If you think cat whiskers are simply an adorable feline facial feature, think again. So, why do cats have whiskers? Sure, whiskers are adorable, but they’re also an incredible sensory tool — and a natural gauge for your kitty’s mood. Let’s learn more about whiskers and get some answers to “Why do cats have whiskers?” right here.

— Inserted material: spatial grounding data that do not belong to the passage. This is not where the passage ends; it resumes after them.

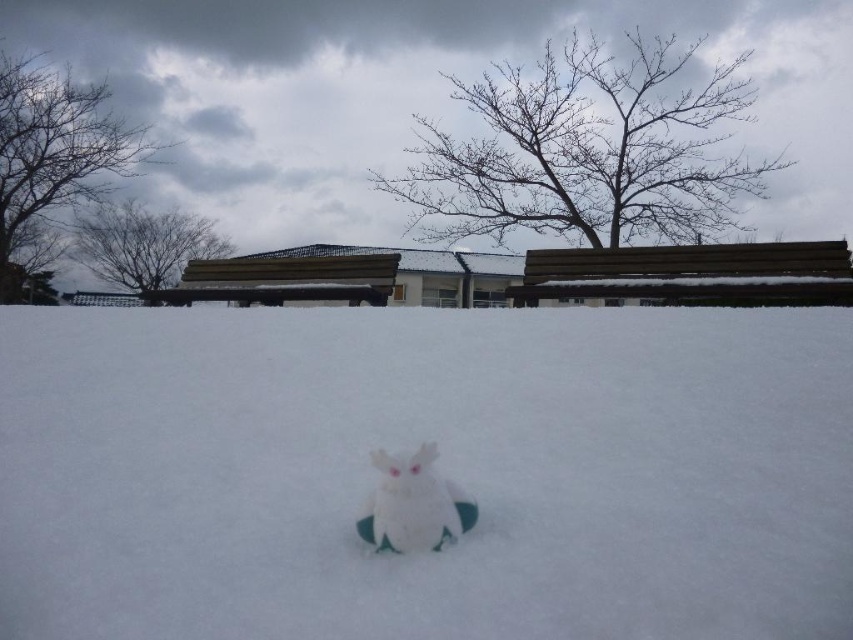 You are standing in the snowy scene and want to place a small gift box between the white fluffy snow at center and the wooden bench at upper right. Based on their positions, which object should the gift box be closer to?

The white fluffy snow at center is to the left of the wooden bench at upper right, so the gift box should be placed closer to the wooden bench at upper right to maintain the left to right order.

You are standing at the edge of the snowy area and want to place a small gift box between the white fluffy snow at center and the wooden bench at upper right. The gift box requires a space of 2 meters. Is there enough space between them for the gift box?

The distance between the white fluffy snow at center and the wooden bench at upper right is 4.39 meters, which is more than enough to accommodate the 2 meter space required for the gift box. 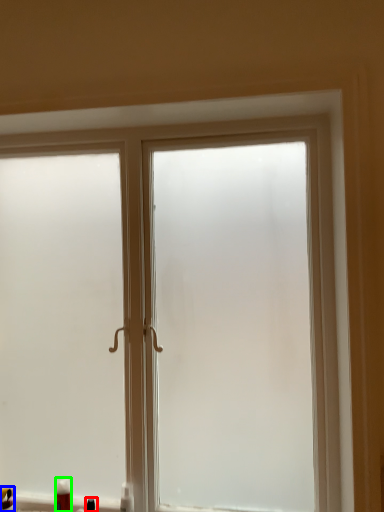 Question: Based on their relative distances, which object is nearer to toiletry (highlighted by a red box)? Choose from toiletry (highlighted by a blue box) and toiletry (highlighted by a green box).

Choices:
 (A) toiletry
 (B) toiletry

Answer: (B)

Why do cats have whiskers? A few reasons go way back
Whiskers — also called vibrassae — are wildly sensitive follicles that are connected to a cat’s muscular and nervous system. In fact, each whisker is absolutely loaded with nerves. So, why do cats have whiskers and why do cats need whiskers, you might ask? The sensors help them gauge distance, which is how they know they can fit into tight spaces and land those precise jumps.
Another answer to, “Why do cats have whiskers?” Whiskers can also detect changes in air currents and help cats detect danger, which was extraordinarily useful for their feline ancestors who didn’t cozy up inside indoor cat condos. Did you know that those magical follicles are so sensitive that they notice even the most minute changes in the environment?

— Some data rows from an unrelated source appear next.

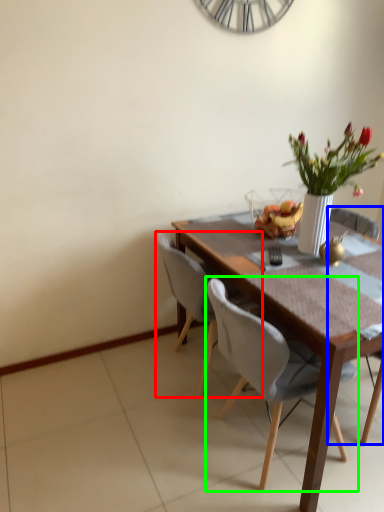 Question: Which object is the closest to the chair (highlighted by a red box)? Choose among these: chair (highlighted by a blue box) or chair (highlighted by a green box).

Choices:
 (A) chair
 (B) chair

Answer: (B) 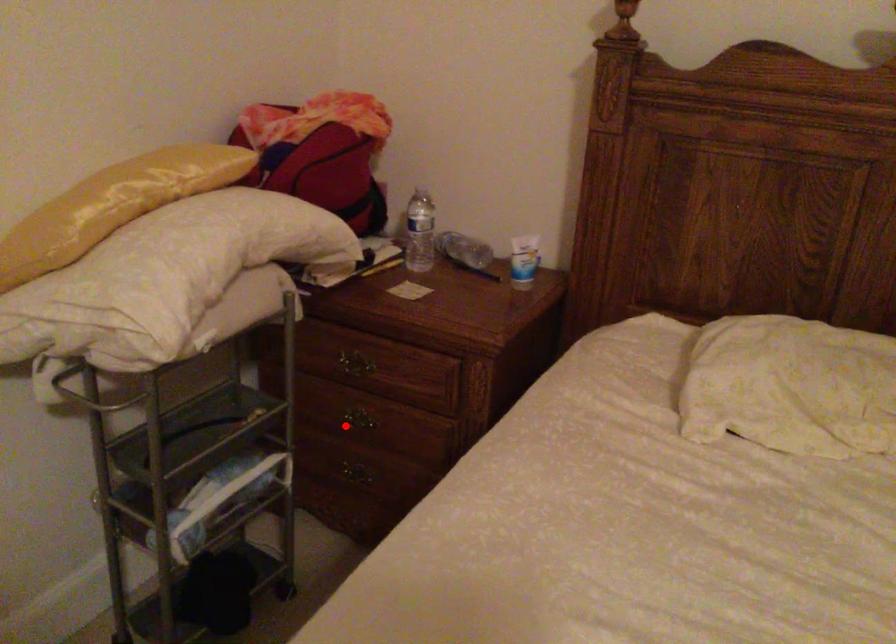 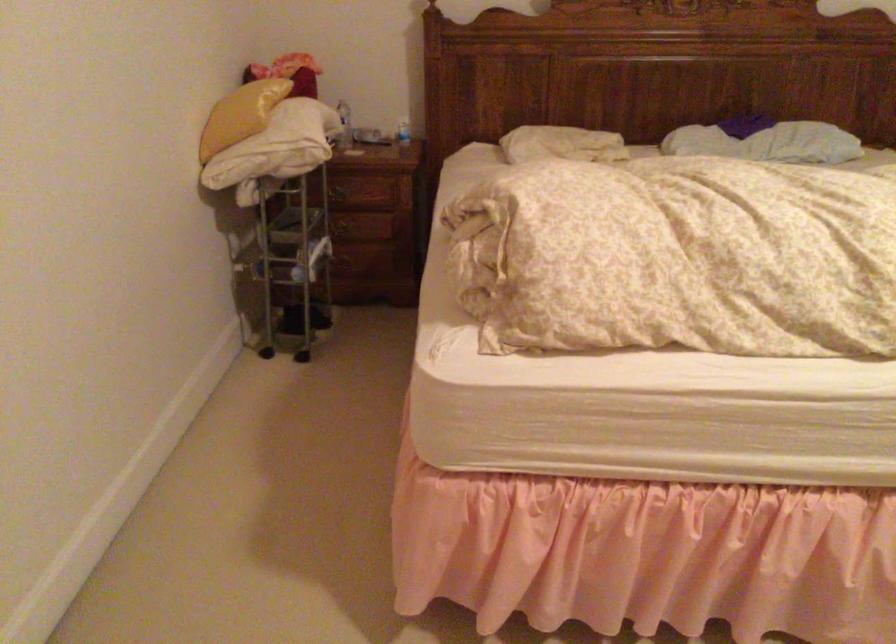 Locate, in the second image, the point that corresponds to the highlighted location in the first image.

(342, 230) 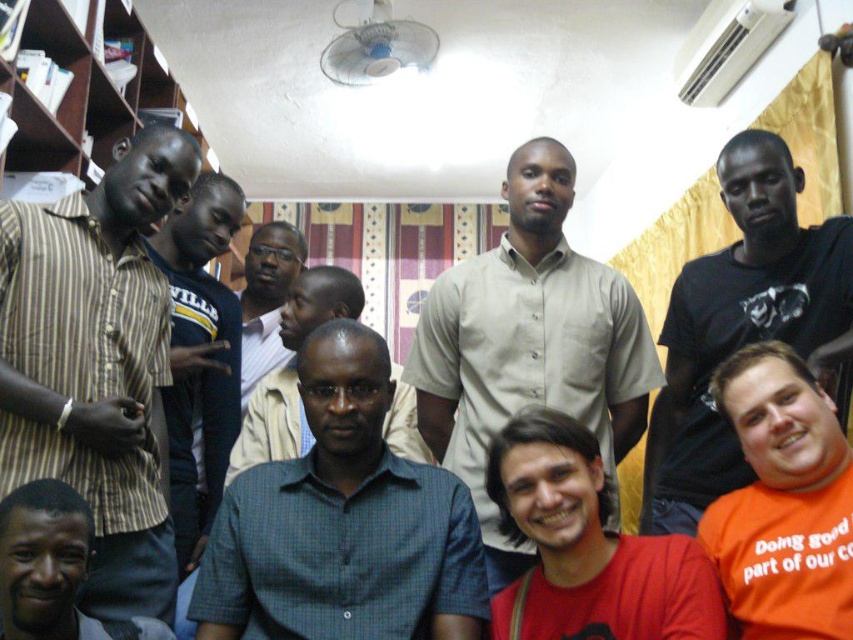 Can you confirm if green checkered shirt at center is wider than dark green shirt at center?

Incorrect, green checkered shirt at center's width does not surpass dark green shirt at center's.

Is green checkered shirt at center to the left of dark green shirt at center from the viewer's perspective?

In fact, green checkered shirt at center is to the right of dark green shirt at center.

At what (x,y) coordinates should I click in order to perform the action: click on green checkered shirt at center. Please return your answer as a coordinate pair (x, y). Looking at the image, I should click on (343, 524).

Locate an element on the screen. Image resolution: width=853 pixels, height=640 pixels. green checkered shirt at center is located at coordinates (343, 524).

Does striped cotton shirt at left have a smaller size compared to dark green shirt at center?

Correct, striped cotton shirt at left occupies less space than dark green shirt at center.

The height and width of the screenshot is (640, 853). I want to click on striped cotton shirt at left, so click(96, 364).

You are a GUI agent. You are given a task and a screenshot of the screen. Output one action in this format:
    pyautogui.click(x=<x>, y=<y>)
    Task: Click on the striped cotton shirt at left
    
    Given the screenshot: What is the action you would take?
    pyautogui.click(x=96, y=364)

Is light beige shirt at center positioned before dark blue jersey at left?

Yes, light beige shirt at center is closer to the viewer.

Who is more distant from viewer, (646, 381) or (206, 272)?

Positioned behind is point (206, 272).

Describe the element at coordinates (529, 344) in the screenshot. I see `light beige shirt at center` at that location.

The image size is (853, 640). I want to click on light beige shirt at center, so click(x=529, y=344).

Why do cats have whiskers? Whiskers as a mood barometer
Another interesting answer to, “Why do cats have whiskers?” We can learn a bit about how our cat is feeling by looking at her whiskers. “Whiskers are an important part of a cat’s body language,” cat consultant Ingrid King advises. “When a cat is resting, the whiskers will be mostly immobile. When the cat gets excited, such as during play or hunting, whiskers will point forward. If whiskers point back and lay flat against the cat’s face, it can be a sign that the cat is scared or a precursor to aggression.”
Why do cats have whiskers that are longer than some other cats’ whiskers?
Can you cut a cat’s whiskers?
Now that you know why cats have whiskers, it’s easy to understand why you should never trim them. Ingrid advises, “Cats can become disoriented and even lose their sense of balance if their whiskers are cut. Even touching your cat’s whiskers may be painful for your cat. Whiskers may fall out on their own and will grow back naturally. Cat whiskers shed and grow back naturally, and should be left alone. They are a vital part of a cat’s mobility and sense of security.”
Cat whiskers vs. other animals’ whiskers
Most mammals come equipped with whiskers. The placement and size of them vary based on how they serve the animal’s needs. Cats have whiskers on the sides of their muzzles, but we also see them above their eyes, near the ears and jaw, as well as on their “wrists.”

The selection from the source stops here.